AINA Data Engine Room · Personalization Engine · 2026-06-15

O*NET Task 5k Embedding Checkpoint

The task family passed the 5,000-row progressive rung after a stronger repair caught subtler label contamination.

Ali Mehdi Mukadam · co-authored with Codex · 2026-06-15

The Single Idea

onet_task_evidence now has 5,000 clean repaired Gemini vectors, with zero failed rows and zero stale vectors, after Codex generalized the repair for metric and work-activity labels before the live API run.

01 · Change

What changed

The 5k sample exposed source labels that the first 500-row proof did not catch: n/a, mean_expert_rating, mean_worker_rating, worker_desire_minus_expert_capacity, and work-activity labels. Codex stopped before live Gemini, made the task repair general rather than label-list driven, and rebuilt the repaired corpus.

Repair5,000 of 5,000 rows received generic-title replacement and placeholder cleanup.
Embed4,708 new vectors; 292 existing repaired task vectors retained.
Safety0 failed Gemini rows, 0 stale vectors, runtime authority still false.
02 · Live Run

Live embedding result

ItemResult
Source familyonet_task_evidence
Family eligibility rows131,095
Repaired corpus size5,000
Generic-title replacements5,000
Dry-run new candidates4,708
Existing valid task vectors retained292
Old task vectors pruned208
Live embedded new vectors4,708
Failed Gemini rows0
Total Gemini vectors24,912
O*NET task vectors5,000
Known-pair cosine gap0.190463
Stale vectors0

The run used gemini-embedding-2 at 768 dimensions through Vertex ADC on paid project aina-495702. Runtime embedding authority remains disabled.

03 · Proof

Validation state

Gate or receiptResult
Focused O*NET/semantic-QA tests6 passed
Ruff on changed filespass
Semantic QA50 / 50 pass
AIN-506 P0 gatepass
AIN-510 retrieval gatepromotion_ready
Chunk-vector reconciliationpass
Source-authority registry v2pass
Runtime readinessheadless hardening ready
Artifact exposure scan0 active findings
Full validatepass
Current authority countValue
Base chunks294,675
Repaired distinct authority chunks46,190
Combined chunk authority340,865
Matched vectors24,912
Unvectorized chunks315,953
Source-authority registry rows35
04 · Repair

Why the second repair mattered

The first proof removed obvious labels like E0, E2, and analytics_only_nc_nd. The 5k proof found subtler labels that looked like metrics or source columns while still carrying real SOC/task meaning. The repair now centers the real task text whenever a task statement is parseable.
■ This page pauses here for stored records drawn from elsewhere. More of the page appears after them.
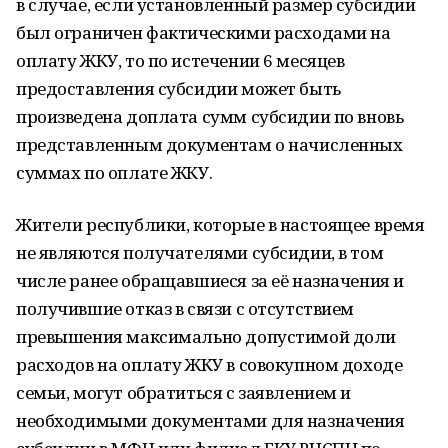
в случае, если установленный размер субсидии
был ограничен фактическими расходами на
оплату ЖКУ, то по истечении 6 месяцев
предоставления субсидии может быть
произведена доплата сумм субсидии по вновь
представленным документам о начисленных
суммах по оплате ЖКУ.
Жители республики, которые в настоящее время
не являются получателями субсидии, в том
числе ранее обращавшиеся за её назначения и
получившие отказ в связи с отсутствием
превышения максимально допустимой доли
расходов на оплату ЖКУ в совокупном доходе
семьи, могут обратиться с заявлением и
необходимыми документами для назначения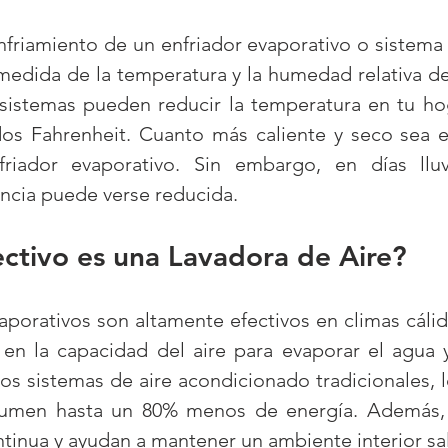
friamiento de un enfriador evaporativo o sistema d
dida de la temperatura y la humedad relativa del a
 sistemas pueden reducir la temperatura en tu ho
dos Fahrenheit. Cuanto más caliente y seco sea el
friador evaporativo. Sin embargo, en días llu
ncia puede verse reducida.
ctivo es una Lavadora de Aire?
aporativos son altamente efectivos en climas cálid
 en la capacidad del aire para evaporar el agua y 
s sistemas de aire acondicionado tradicionales, lo
sumen hasta un 80% menos de energía. Además, 
ntinua y ayudan a mantener un ambiente interior sa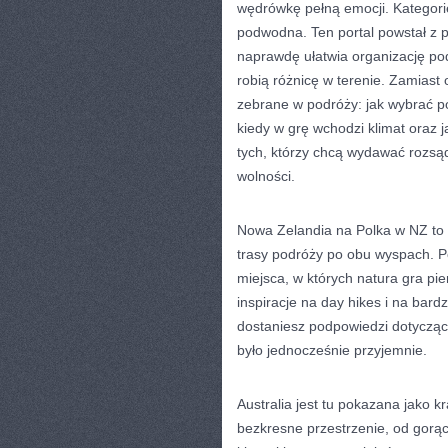
wędrówkę pełną emocji. Kategori
podwodna. Ten portal powstał z 
naprawdę ułatwia organizację pod
robią różnicę w terenie. Zamias
zebrane w podróży: jak wybrać p
kiedy w grę wchodzi klimat oraz j
tych, którzy chcą wydawać rozsąd
wolności.
Nowa Zelandia na Polka w NZ to n
trasy podróży po obu wyspach. Po
miejsca, w których natura gra pi
inspiracje na day hikes i na bard
dostaniesz podpowiedzi dotyczące
było jednocześnie przyjemnie.
Australia jest tu pokazana jako k
bezkresne przestrzenie, od gorące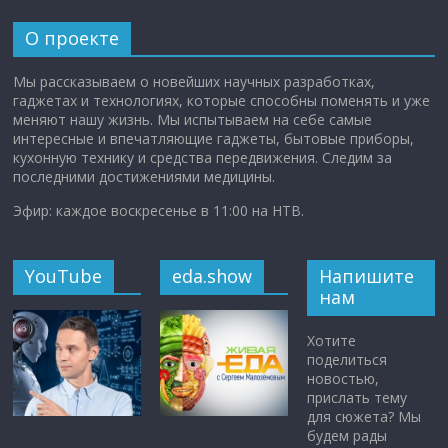
О проекте
Мы рассказываем о новейших научных разработках,
гаджетах и технологиях, которые способны поменять и уже
меняют нашу жизнь. Мы испытываем на себе самые
интересные и впечатляющие гаджеты, бытовые приборы,
кухонную технику и средства передвижения. Следим за
последними достижениями медицины.
Эфир: каждое воскресенье в 11:00 на НТВ.
YouTube
eda.show
Напишите
нам
Хотите
поделиться
новостью,
прислать тему
для сюжета? Мы
будем рады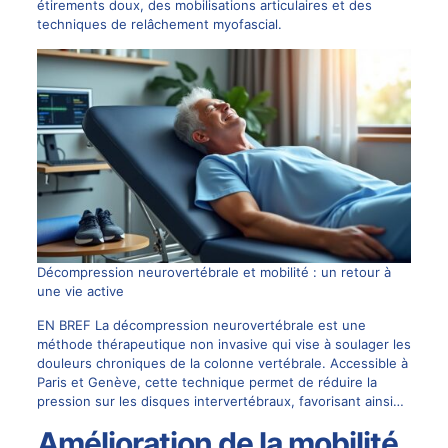
étirements doux, des mobilisations articulaires et des
techniques de relâchement myofascial.
Décompression neurovertébrale et mobilité : un retour à
une vie active
EN BREF La décompression neurovertébrale est une
méthode thérapeutique non invasive qui vise à soulager les
douleurs chroniques de la colonne vertébrale. Accessible à
Paris et Genève, cette technique permet de réduire la
pression sur les disques intervertébraux, favorisant ainsi…
Amélioration de la mobilité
title: 11-3051 task - Document testing procedures, methodologies, or criteria.
text: Evidence atlas onet task evidence: 11-3051 task - Document testing procedures...
SOC: 11-3051. Task: Document testing procedures, methodologies, or criteria.

The original labels remain source context only. They are not title authority and do not lead the embedding body.

05 · Boundary

Product boundary

This is a local 5,000-row progressive proof, not a batch unlock. Batch submission, public runtime, real-user data, external writes, production telemetry, donor deletion, raw market dump embedding, malformed row embedding, learner-linked payload embedding, and runtime embedding authority promotion all remain blocked.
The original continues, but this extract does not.